To understand immune activation and evasion mechanisms in cancer, one crucial step is to characterize the composition of immune and stromal cells in the tumor microenvironment (TME). Deconvolution analysis based on bulk transcriptomic data has been used to estimate cell composition in TME. However, these algorithms are sub-optimal for proteomic data, which has hindered research in the rapidly growing field of proteogenomics. Moreover, with the increasing prevalence of multi-omics studies, there is an opportunity to enhance deconvolution analysis by utilizing paired proteomic and transcriptomic profiles of the same tissue samples. To bridge these gaps, we propose BayesDeBulk, a new method for estimating the immune/stromal cell composition based on bulk proteomic and gene expression data. BayesDeBulk utilizes the information of known cell-type-specific markers without requiring their absolute abundance levels as prior knowledge.
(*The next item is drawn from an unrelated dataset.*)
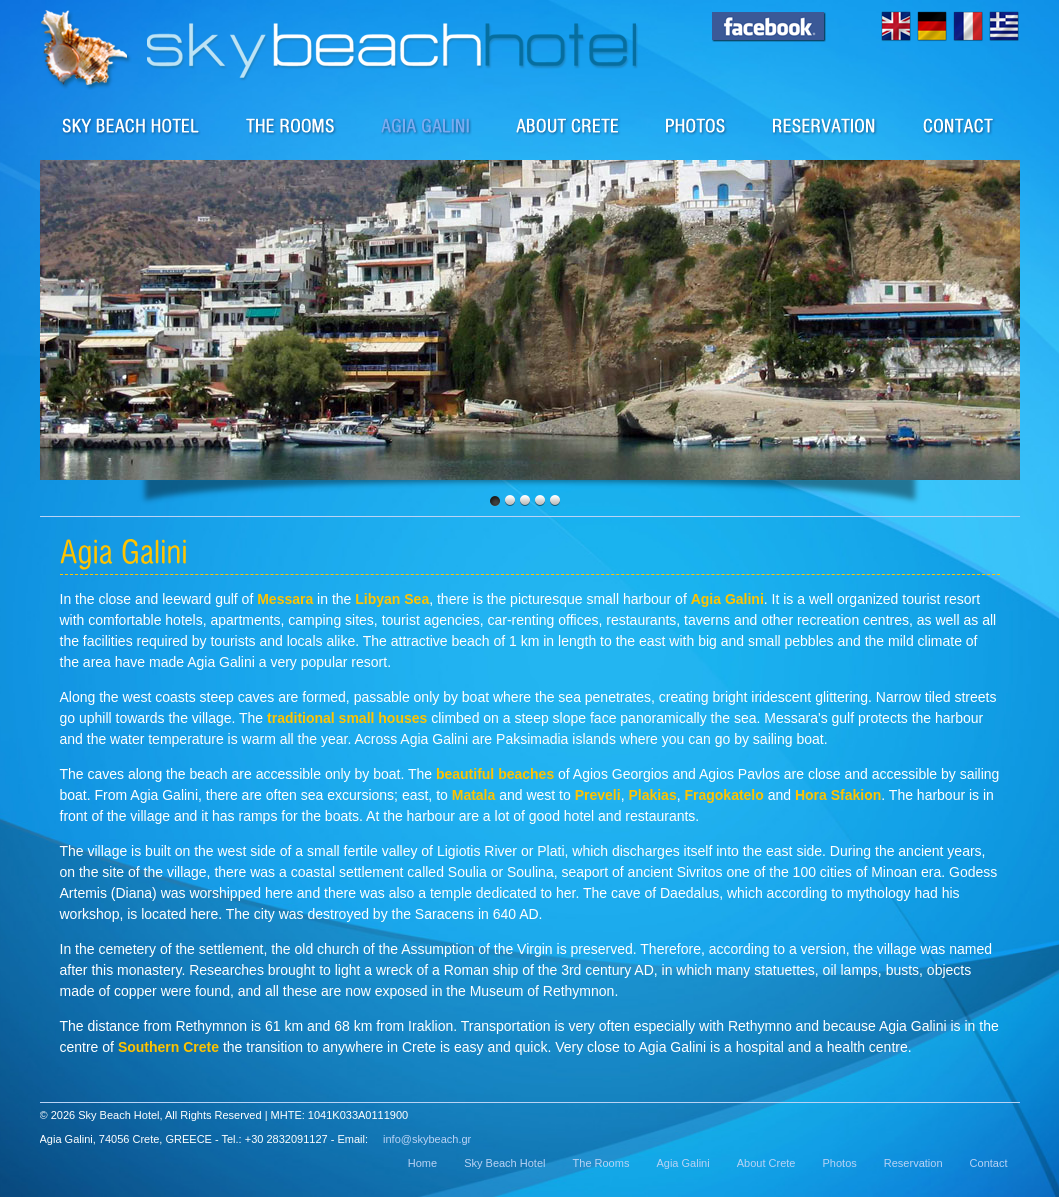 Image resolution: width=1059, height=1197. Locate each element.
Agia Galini (682, 1163)
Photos (696, 125)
For more information, please visit or cite the related preprint:
- library(devtools)
- install_github("WangLab-MSSM/BayesDeBulk/BayesDeBulk")
- Requires R >= 3.6
The following command will perform tumor deconvolution with an input signature matrix for combined multi-omic data, including a protein abundance file and RNA expression file.
cd R
Rscript main.R --multiomic=TRUE --abundanceFile='../test_data/proteo_dummy.tsv' --expressionFile='../test_data/RNA_dummy.tsv' --signatureMatrix='../test_data/LM22_combined_cell_types.tsv' --rowMeansImputation=TRUE
The code and test data are available as a Docker image tagged cptacdream/bayesdebulk.
flag | type | default | description |
---|---|---|---|
multiomic | boolean | FALSE | indicates whether to compute tumor deconvolution with both RNA expression and protein abundance |
abundanceFile | filepath | path to tab-separated protein abundance table file, where rows are gene symbols and columns are samples | |
expressionFile | filepath | path to tab-separated RNA expression table file, where rows are gene symbols and columns are samples | |
signatureMatrix | filepath | path to signature matrix table file, where rows are gene symbols and columns are cell types | |
rowMeansImputation | boolean | TRUE | indicates whether to perform row means imputation for NA values in -omics files |
Algorithm Schematic. (A) Bulk data is modeled as a linear combination of marker expression in different cell types. Given a list of markers expressed in each cell type, a Repulsive prior is placed on the mean of marker expression in different cell types to ensure that cell type specific markers are upregulated in a particular component. (B) Multi-omic framework to estimate cell type fractions integrating proteomic and RNAseq data. Given a list of cell-type specific markers, the algorithm returns the estimated protein/RNA expression for different cell types and cell-type fractions for different samples.